Discourses of Victim Associations: Germany, the Czech Republic and Slovakia in Comparative Perspective

For the injustice to which they were subjected, victims of the Second World War have demanded and continue to demand social recognition, symbolic and/or material "compensation", an elucidation of the crimes and a conviction of the culprits.

"Discourses of Victim Associations" is a project of the Deutsch-Tschechische und Deutsch-Slowakische Historikerkommission (German-Czech and German-Slovak commission of historians) that is conducted in cooperation with the Collegium Carolinum. The examination focuses on victim groups of the Second World War as well as on the associations in which they were organized, which, after 1945, acted as protagonists in various ways, basing the legitimacy of their actions on their collective experiences.

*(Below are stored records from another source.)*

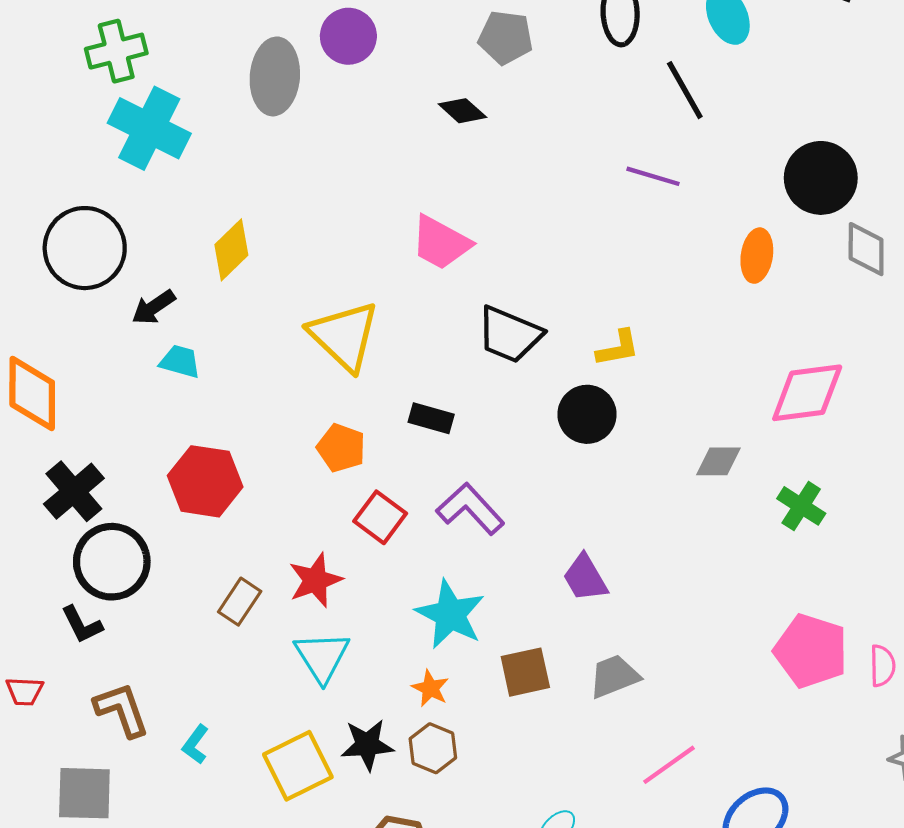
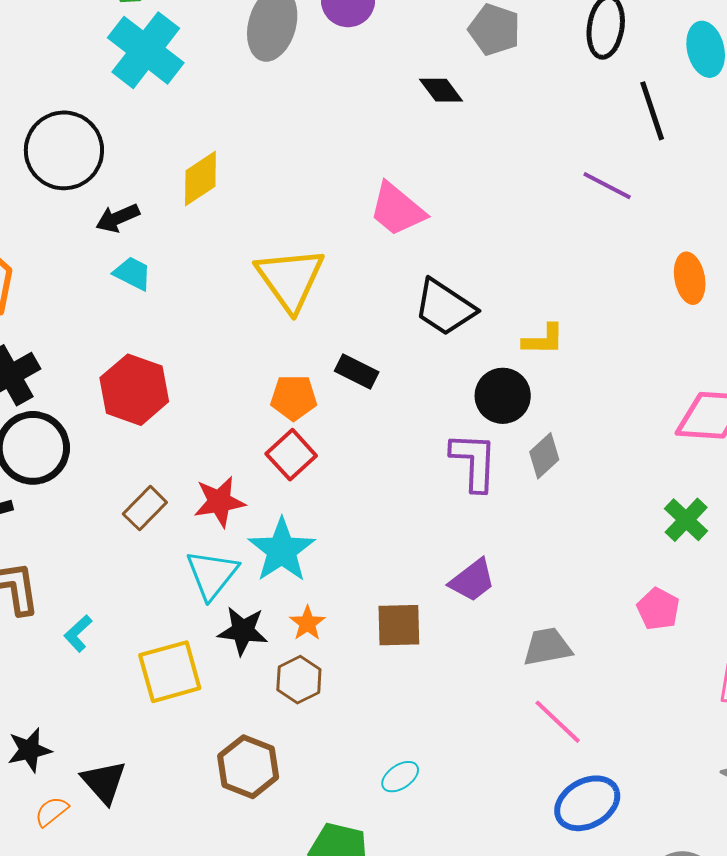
orange ellipse: (757, 256) -> (690, 278), turned -30
orange pentagon: (341, 448) -> (294, 398), moved, turned -30
gray diamond: (718, 461) -> (544, 456), moved, turned -54
purple L-shape: (470, 509) -> (474, 462), moved, turned 34
purple trapezoid: (585, 578) -> (472, 580), moved, turned -108
cyan star: (450, 614) -> (282, 550), moved
pink pentagon: (811, 651) -> (658, 609), moved, size x0.6
gray trapezoid: (614, 676) -> (547, 647), moved
black star: (367, 745) -> (243, 631), moved
pink line: (669, 765) -> (558, 722), moved, turned 68

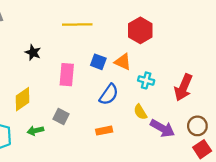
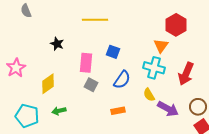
red hexagon: (140, 30) -> (176, 25), moved
orange triangle: (123, 62) -> (161, 46), moved, turned 42
cyan cross: (146, 80) -> (154, 68), size x1.5
gray square: (61, 117) -> (91, 85), moved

On the one hand, an examination of the victim associations and their discourses is relevant and makes sense from a scientific point of view, because this is the place where the individual memories are concentrated and become politically influential. On the other hand, in the context of a higher national level, a discourse is initiated by the victim associations, which can – but does not necessarily do so – provide a resource of meaning for state actions. Hereby, the question of relevance is raised as to what degree of individual memory entered the discourse of victims within the associations and also whether the emotional and interpretational analysis conducted by these associations was adopted by the state. Additionally, it is worthwhile to look at the opposite perspective, namely how the state attempted to influence individual commemoration and the commemoration in associations. Was the state possibly not only involved in organizing certain already existing forms of memory, but also in actively contributing to the formation of paradigms of commemoration and narration?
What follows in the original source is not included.